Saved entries

◇ ◇ ◇ ◇ ◇ ◇ ◇

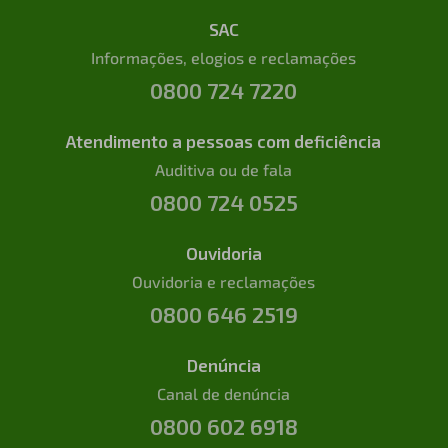
SAC
Informações, elogios e reclamações
0800 724 7220
Atendimento a pessoas com deficiência
Auditiva ou de fala
0800 724 0525
Ouvidoria
Ouvidoria e reclamações
0800 646 2519
Denúncia
Canal de denúncia
0800 602 6918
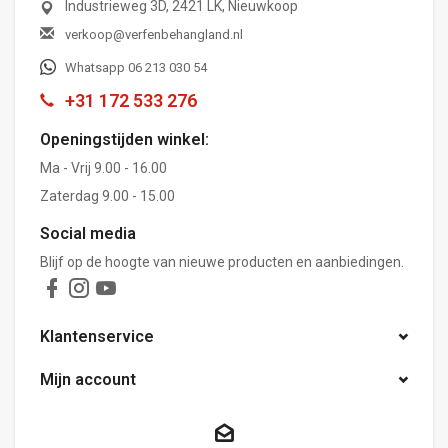
Industrieweg 3D, 2421 LK, Nieuwkoop
verkoop@verfenbehangland.nl
Whatsapp 06 213 030 54
+31 172 533 276
Openingstijden winkel:
Ma - Vrij 9.00 - 16.00
Zaterdag 9.00 - 15.00
Social media
Blijf op de hoogte van nieuwe producten en aanbiedingen.
Klantenservice
Mijn account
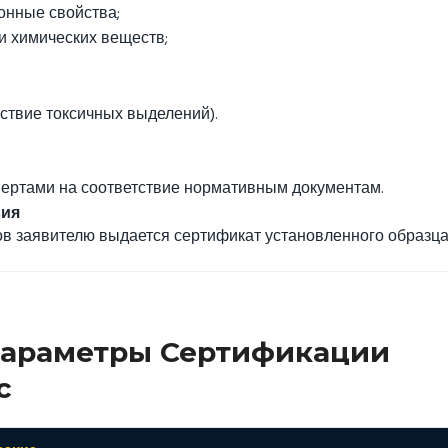
онные свойства;
и химических веществ;
тствие токсичных выделений).
пертами на соответствие нормативным документам.
вия
в заявителю выдается сертификат установленного образца
Параметры Сертификации
с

◇ ◇ ◇ ◇ ◇ ◇ ◇

## TASK INSTRUCTIONS
The task calls for all lines in the entries that hold "Ouvidoria".

## EXERCISE ANSWER
Ouvidoria
Ouvidoria e reclamações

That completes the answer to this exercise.